▸ **WORK ORDER**
Restate word for word the section of the entries that opens at the line containing "Atletico Mineiro" and closes at the line containing "Cena po zalogowaniu", both lines kept, pictures dropped.

▸ **INFORMATION SHOWN**
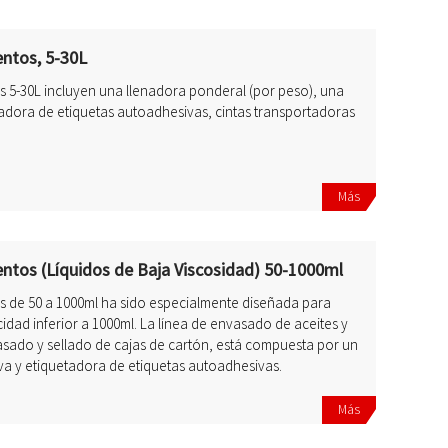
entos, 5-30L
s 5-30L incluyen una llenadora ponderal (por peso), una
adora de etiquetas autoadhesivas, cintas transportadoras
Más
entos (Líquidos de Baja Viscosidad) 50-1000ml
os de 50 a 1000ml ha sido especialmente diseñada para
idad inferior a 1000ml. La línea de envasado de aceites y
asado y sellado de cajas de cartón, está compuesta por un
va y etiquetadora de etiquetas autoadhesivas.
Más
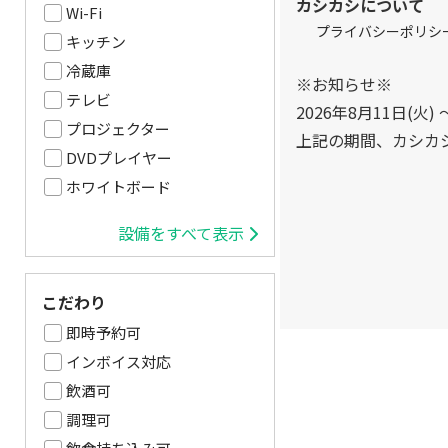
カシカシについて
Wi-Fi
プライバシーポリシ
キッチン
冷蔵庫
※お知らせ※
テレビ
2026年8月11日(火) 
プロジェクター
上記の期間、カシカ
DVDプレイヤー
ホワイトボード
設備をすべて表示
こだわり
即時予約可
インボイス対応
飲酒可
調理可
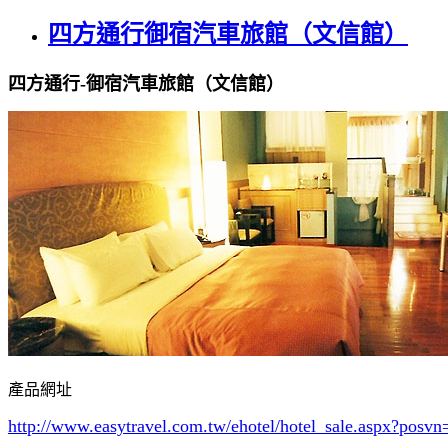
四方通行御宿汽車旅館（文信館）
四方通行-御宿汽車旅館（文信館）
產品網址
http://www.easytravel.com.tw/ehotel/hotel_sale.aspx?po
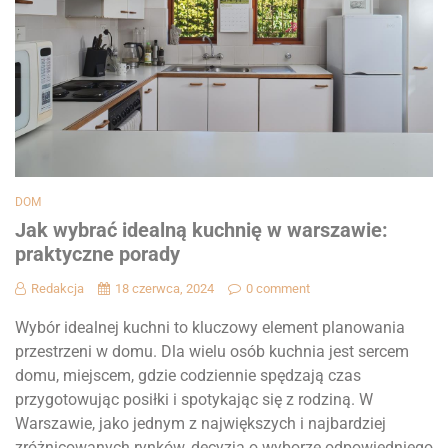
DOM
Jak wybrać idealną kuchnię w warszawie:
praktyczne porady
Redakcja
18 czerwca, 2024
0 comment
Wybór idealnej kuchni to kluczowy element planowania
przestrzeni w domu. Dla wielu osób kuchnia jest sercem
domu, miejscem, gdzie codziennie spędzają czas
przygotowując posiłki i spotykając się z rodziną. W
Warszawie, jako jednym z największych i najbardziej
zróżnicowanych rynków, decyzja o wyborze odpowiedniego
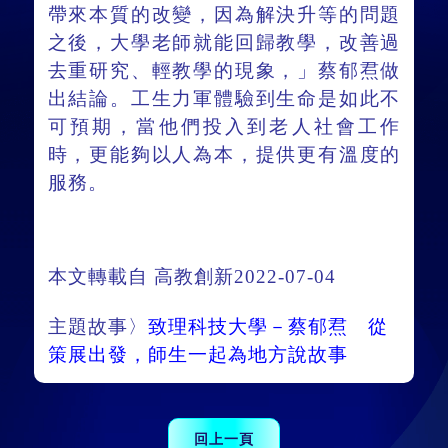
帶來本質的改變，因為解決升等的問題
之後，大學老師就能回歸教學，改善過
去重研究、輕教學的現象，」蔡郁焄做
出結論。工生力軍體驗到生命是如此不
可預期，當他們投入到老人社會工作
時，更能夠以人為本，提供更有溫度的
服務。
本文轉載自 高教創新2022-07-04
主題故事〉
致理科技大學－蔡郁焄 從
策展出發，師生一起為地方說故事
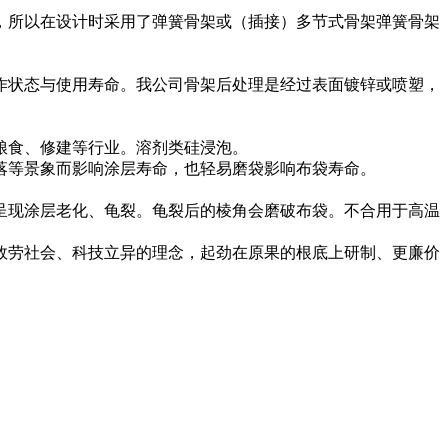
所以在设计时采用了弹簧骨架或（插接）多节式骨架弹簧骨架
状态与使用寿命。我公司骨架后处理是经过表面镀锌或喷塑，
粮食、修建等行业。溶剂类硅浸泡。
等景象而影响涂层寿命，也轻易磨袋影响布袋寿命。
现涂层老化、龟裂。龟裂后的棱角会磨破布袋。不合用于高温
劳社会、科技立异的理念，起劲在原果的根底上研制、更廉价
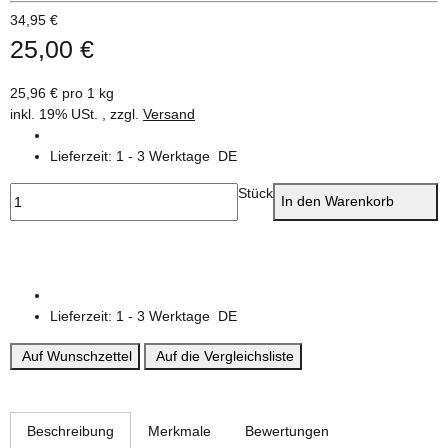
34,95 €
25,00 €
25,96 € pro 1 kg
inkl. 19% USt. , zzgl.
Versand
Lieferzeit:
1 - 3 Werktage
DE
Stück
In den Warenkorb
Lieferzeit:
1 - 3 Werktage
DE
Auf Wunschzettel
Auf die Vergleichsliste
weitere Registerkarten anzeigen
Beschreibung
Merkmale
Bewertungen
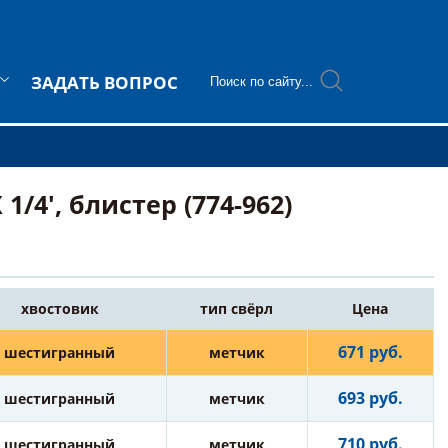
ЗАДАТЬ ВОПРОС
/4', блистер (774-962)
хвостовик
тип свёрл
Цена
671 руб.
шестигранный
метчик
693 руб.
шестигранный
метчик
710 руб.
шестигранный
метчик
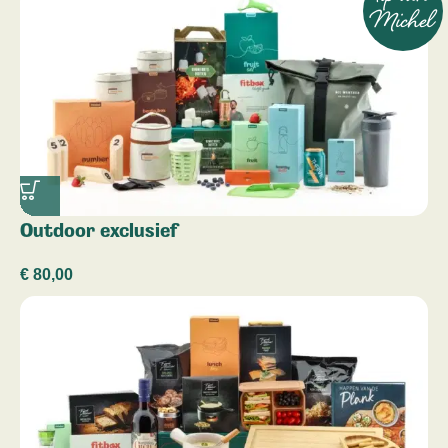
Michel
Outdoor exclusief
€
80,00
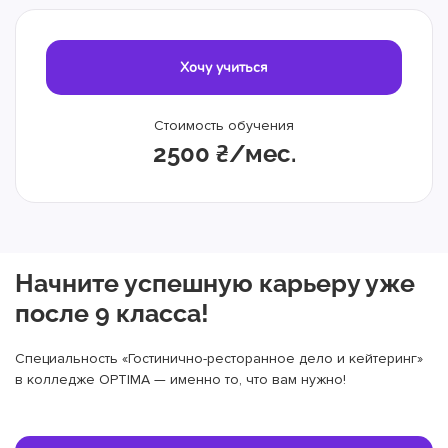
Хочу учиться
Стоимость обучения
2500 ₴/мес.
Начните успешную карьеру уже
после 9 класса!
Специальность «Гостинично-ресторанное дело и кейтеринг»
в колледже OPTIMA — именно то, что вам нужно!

--

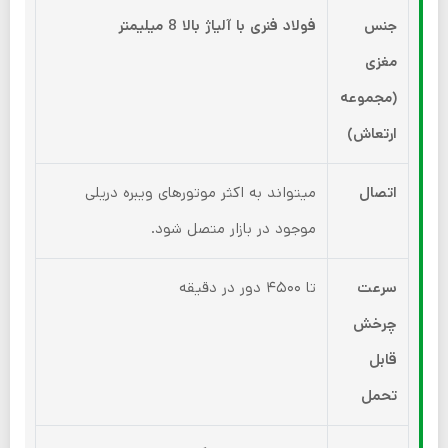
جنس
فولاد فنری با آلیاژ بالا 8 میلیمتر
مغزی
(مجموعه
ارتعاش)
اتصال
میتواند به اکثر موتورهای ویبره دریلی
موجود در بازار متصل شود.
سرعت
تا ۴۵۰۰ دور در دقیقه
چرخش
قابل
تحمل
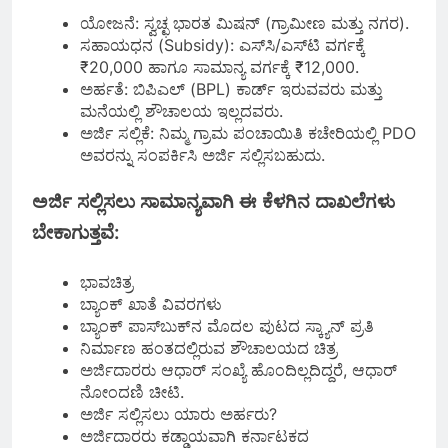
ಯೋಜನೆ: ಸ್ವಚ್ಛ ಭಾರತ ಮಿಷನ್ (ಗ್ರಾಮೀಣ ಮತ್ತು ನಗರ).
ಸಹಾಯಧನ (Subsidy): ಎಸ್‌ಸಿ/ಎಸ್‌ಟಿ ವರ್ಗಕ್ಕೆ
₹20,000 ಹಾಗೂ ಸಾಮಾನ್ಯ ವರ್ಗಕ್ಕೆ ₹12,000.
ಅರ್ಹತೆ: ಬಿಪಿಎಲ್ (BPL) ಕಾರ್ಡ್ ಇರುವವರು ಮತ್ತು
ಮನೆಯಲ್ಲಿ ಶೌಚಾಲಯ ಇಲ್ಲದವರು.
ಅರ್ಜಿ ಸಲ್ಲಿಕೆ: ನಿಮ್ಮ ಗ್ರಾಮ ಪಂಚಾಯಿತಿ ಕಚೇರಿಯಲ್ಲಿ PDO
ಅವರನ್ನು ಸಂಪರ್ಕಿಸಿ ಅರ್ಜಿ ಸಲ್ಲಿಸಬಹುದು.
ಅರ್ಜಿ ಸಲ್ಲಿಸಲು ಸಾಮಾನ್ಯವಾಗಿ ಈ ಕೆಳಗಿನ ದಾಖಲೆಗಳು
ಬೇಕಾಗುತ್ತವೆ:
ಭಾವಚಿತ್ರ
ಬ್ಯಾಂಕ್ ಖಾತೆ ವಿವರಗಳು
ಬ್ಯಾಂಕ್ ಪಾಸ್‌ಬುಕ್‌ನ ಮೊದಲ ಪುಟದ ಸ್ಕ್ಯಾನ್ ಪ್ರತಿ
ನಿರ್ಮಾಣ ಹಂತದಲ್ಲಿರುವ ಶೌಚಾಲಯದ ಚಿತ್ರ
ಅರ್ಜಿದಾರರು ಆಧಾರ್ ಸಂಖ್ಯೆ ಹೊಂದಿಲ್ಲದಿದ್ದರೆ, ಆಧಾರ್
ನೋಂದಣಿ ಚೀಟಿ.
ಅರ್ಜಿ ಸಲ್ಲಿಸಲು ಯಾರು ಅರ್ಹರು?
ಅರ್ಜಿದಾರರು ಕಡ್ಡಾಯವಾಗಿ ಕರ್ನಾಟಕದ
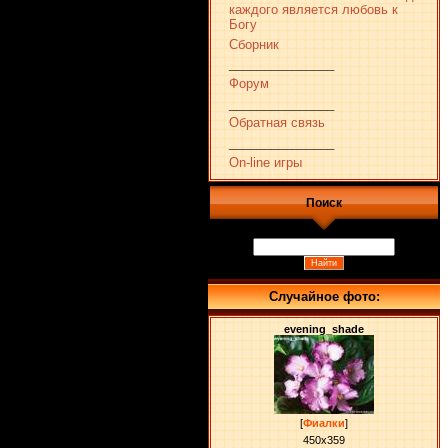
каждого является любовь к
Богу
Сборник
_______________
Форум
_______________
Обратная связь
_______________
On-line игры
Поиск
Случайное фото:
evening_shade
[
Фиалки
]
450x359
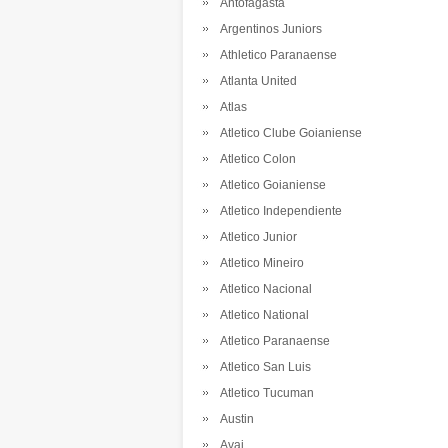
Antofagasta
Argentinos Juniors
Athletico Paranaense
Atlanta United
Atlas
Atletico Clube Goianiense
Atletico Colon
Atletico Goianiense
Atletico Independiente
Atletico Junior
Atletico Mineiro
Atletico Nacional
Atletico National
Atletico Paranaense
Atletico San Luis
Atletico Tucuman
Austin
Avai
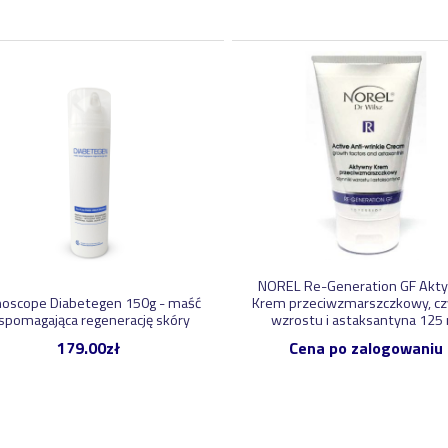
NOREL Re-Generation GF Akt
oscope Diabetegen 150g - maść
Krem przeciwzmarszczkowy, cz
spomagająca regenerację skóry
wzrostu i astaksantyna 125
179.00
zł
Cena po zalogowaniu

▸ **OUTPUT**
Atletico Mineiro
Atletico Nacional
Atletico National
Atletico Paranaense
Atletico San Luis
Atletico Tucuman
Austin
Avai
NOREL Re-Generation GF Akt
oscope Diabetegen 150g - maść
Krem przeciwzmarszczkowy, cz
spomagająca regenerację skóry
wzrostu i astaksantyna 125
179.00
zł
Cena po zalogowaniu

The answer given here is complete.